At the risk of spoiling the classic Charlton Heston film Soylent Green, and the punchline for my article this month, I offer this observation: advanced analytics, machine learning, and big data offer amazing insights but making use of those insights requires people. A skeptic may offer the observation that this conclusion is self-serving and biased, I am after all one of the people trained and experienced in this field. My proposition is that a company looking to grow and either remain or become a market leader will invest not only in the capital but also in the human side of the equation.
I believe in data; decisions I make are largely made by categorizing, evaluating, and placing a numeric value on base components of the problem. With this backdrop, I suggest an important component of the evaluation process is a ‘gut-feeling,’ or more properly put, intuition. A business executive focused solely on numbers misses this, or worse, can be mislead. The growing dataset and ease of accessing has only deepened the age old problem of decision paralysis. Decision makers waiting for information to be perfect, models to be flawless, or timing to be ideal all to often wait too long. Decisions must be made, and the data will rarely be perfect when it is time. Intuition fills the gap between what is known and what is uncertain, and this intuition is a human trait.
Machine learning as a field is making incredible strides and advanced analytics tools are able to fill in many of the unknowns in properly developed models, yet there remains a place for people. A model, it has been posited, that truly accounts for every variable, does not have any unknowns and therefore is not in need of any “intuition” to fill in gaps. This model would perfectly predict outcomes and make correct decisions. Such a model, however; does not exist.

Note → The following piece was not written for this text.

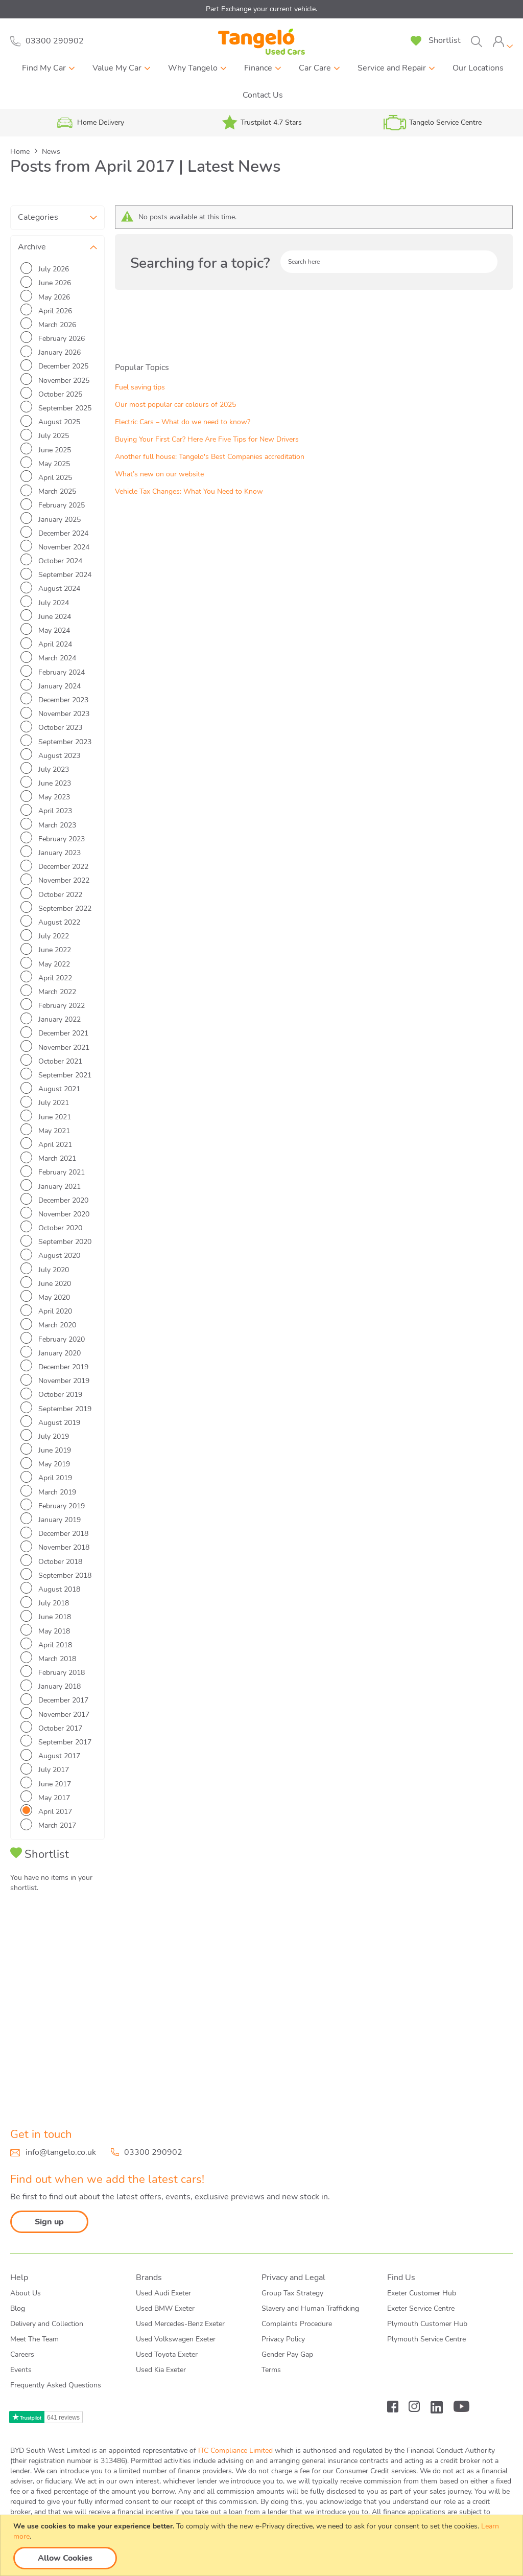 This screenshot has height=2576, width=523. Describe the element at coordinates (271, 2370) in the screenshot. I see `Terms` at that location.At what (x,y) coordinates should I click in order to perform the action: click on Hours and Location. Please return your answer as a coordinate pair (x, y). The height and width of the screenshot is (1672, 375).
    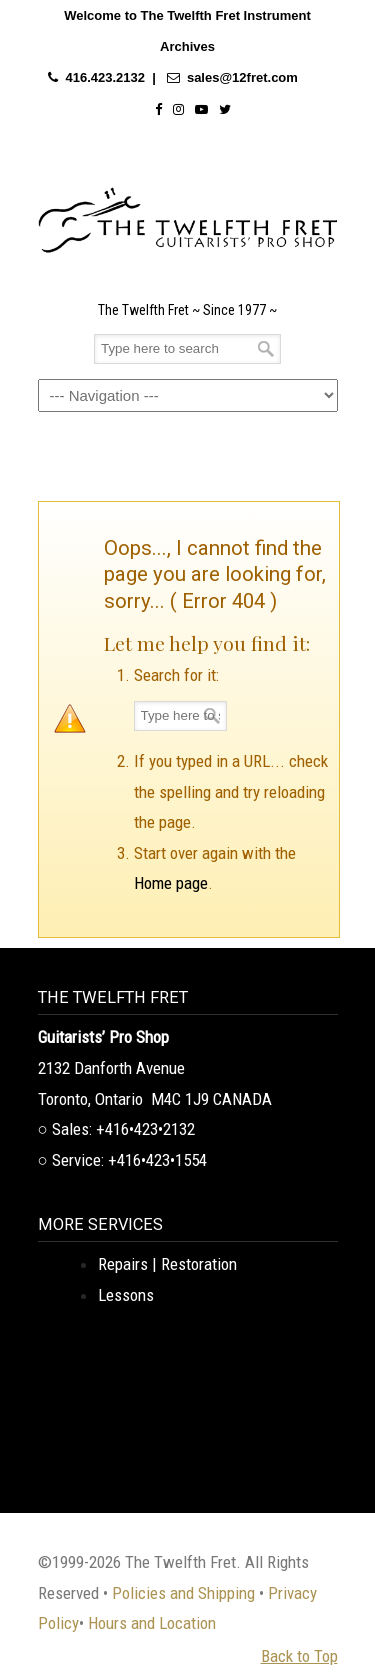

More variables, and more chance, being involved in an equation equals more unknown and an increased importance of human intelligence.
Models and data continue to evolve. IBM’s innovations with their Watson platform are incredible. Machine learning efforts continue to evolve and advance. It may well be that we reach a day when a person is not a necessary component of the equation, but I believe that day is still in the distant future. In the land, labor, and capital equation of productivity, labor (people) will continue to be the element most necessary to achieving success.